[Collected data entries]
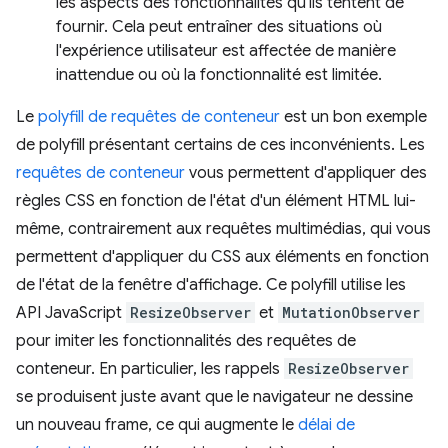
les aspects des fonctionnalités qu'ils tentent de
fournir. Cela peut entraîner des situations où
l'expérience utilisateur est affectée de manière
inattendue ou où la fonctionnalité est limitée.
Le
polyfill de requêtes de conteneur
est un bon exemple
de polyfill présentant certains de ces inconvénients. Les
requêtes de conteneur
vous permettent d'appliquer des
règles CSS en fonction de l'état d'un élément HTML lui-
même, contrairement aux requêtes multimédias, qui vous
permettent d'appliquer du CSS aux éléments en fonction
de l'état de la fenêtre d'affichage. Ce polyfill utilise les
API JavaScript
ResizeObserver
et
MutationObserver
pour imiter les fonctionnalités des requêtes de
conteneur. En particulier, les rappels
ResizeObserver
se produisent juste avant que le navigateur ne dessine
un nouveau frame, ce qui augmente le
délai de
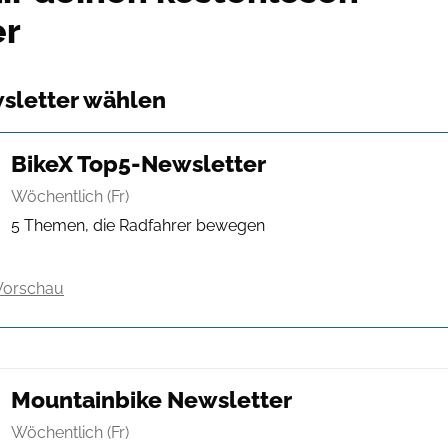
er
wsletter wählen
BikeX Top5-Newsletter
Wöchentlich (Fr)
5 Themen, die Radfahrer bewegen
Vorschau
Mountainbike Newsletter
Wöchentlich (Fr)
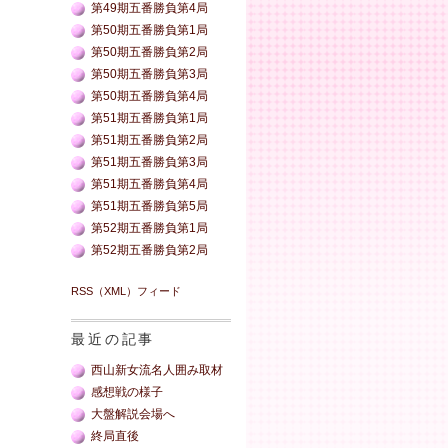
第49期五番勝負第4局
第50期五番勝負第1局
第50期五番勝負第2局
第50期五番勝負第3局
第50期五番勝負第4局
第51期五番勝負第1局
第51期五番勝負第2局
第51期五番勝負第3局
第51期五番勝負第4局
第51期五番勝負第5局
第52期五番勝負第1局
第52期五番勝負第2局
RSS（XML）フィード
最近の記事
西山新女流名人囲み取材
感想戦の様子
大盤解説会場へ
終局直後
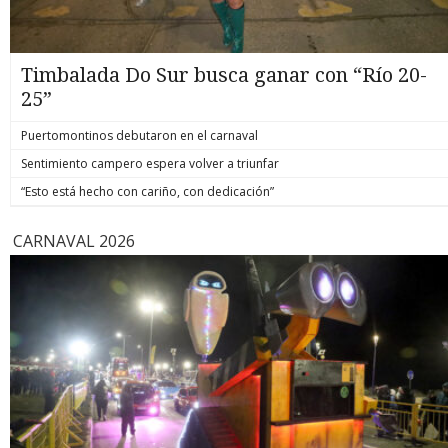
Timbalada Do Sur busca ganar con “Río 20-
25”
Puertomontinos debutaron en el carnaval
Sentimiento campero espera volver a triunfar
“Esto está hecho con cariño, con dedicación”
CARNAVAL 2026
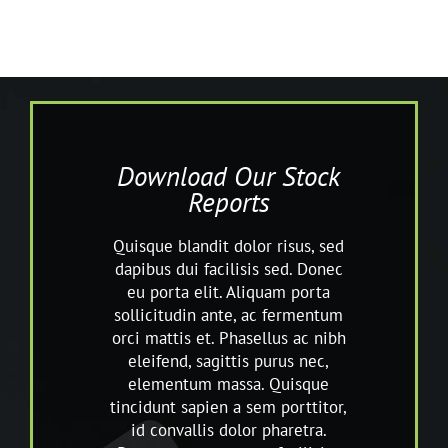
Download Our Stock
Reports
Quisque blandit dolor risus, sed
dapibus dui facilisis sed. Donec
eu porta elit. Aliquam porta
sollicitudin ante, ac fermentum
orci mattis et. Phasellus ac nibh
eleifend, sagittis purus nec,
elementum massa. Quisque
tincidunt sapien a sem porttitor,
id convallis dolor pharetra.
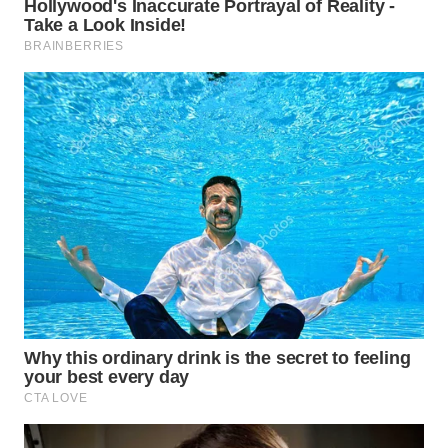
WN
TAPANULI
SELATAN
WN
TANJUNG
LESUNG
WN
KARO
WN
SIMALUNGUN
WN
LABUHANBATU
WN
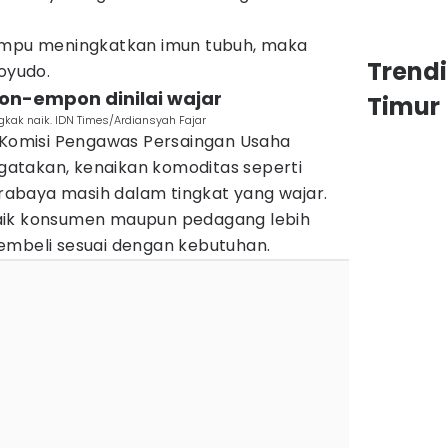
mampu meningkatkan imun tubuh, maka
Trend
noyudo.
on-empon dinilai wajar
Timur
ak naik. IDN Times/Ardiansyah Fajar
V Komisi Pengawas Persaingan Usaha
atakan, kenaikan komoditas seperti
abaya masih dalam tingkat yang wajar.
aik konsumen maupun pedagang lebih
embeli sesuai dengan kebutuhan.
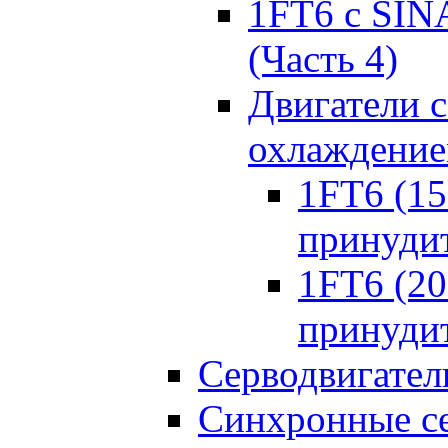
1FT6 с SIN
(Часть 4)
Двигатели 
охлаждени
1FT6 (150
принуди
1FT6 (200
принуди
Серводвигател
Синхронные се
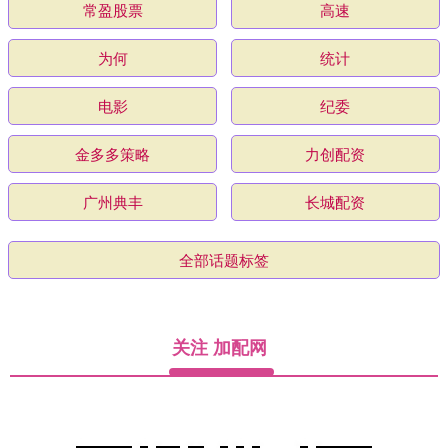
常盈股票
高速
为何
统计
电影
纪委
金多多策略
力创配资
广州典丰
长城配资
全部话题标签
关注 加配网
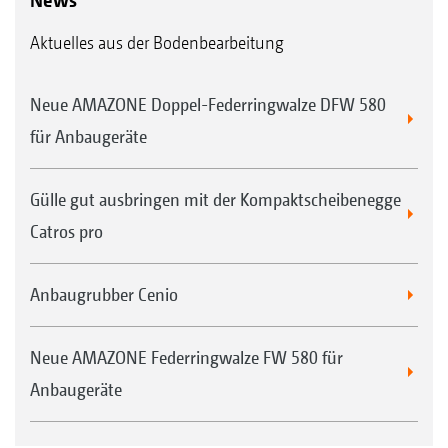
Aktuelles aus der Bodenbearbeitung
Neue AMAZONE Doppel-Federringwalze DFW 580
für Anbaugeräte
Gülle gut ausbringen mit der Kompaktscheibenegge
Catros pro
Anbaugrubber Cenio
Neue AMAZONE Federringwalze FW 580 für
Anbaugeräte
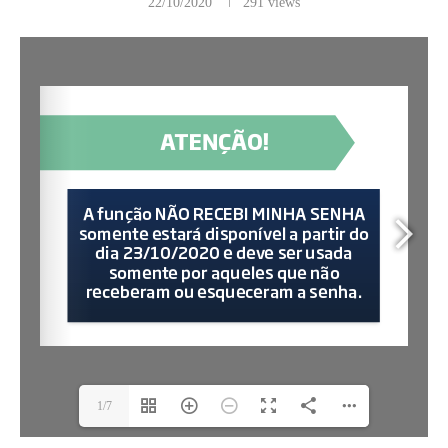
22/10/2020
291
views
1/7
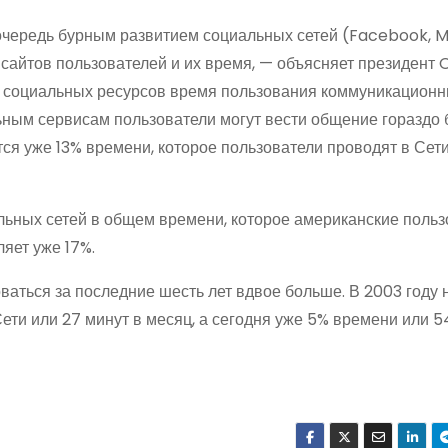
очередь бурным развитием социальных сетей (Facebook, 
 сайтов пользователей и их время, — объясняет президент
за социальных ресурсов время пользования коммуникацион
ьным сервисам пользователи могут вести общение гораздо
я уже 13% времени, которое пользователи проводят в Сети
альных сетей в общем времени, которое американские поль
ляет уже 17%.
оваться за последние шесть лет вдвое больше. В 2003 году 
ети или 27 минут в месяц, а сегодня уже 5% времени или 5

• **Task goal**: Give again, word for word, the lines from the one containing "aik konsumen maupun pedagang lebih" through the last line of the entries, with pictures omitted and nothing added.

• **Solution to the problem**:
aik konsumen maupun pedagang lebih
embeli sesuai dengan kebutuhan.
1FT6 с SIN
(Часть 4)
Двигатели 
охлаждени
1FT6 (150
принуди
1FT6 (200
принуди
Серводвигател
Синхронные се
常盈股票
高速
为何
统计
电影
纪委
金多多策略
力创配资
广州典丰
长城配资
全部话题标签
关注 加配网
Aktuelles aus der Bodenbearbeitung
Neue AMAZONE Doppel-Federringwalze DFW 580
für Anbaugeräte
Gülle gut ausbringen mit der Kompaktscheibenegge
Catros pro
Anbaugrubber Cenio
Neue AMAZONE Federringwalze FW 580 für
Anbaugeräte
22/10/2020
291
views
1/7
очередь бурным развитием социальных сетей (Facebook, 
 сайтов пользователей и их время, — объясняет президент
за социальных ресурсов время пользования коммуникацион
ьным сервисам пользователи могут вести общение гораздо
я уже 13% времени, которое пользователи проводят в Сети
альных сетей в общем времени, которое американские поль
ляет уже 17%.
оваться за последние шесть лет вдвое больше. В 2003 году 
ети или 27 минут в месяц, а сегодня уже 5% времени или 5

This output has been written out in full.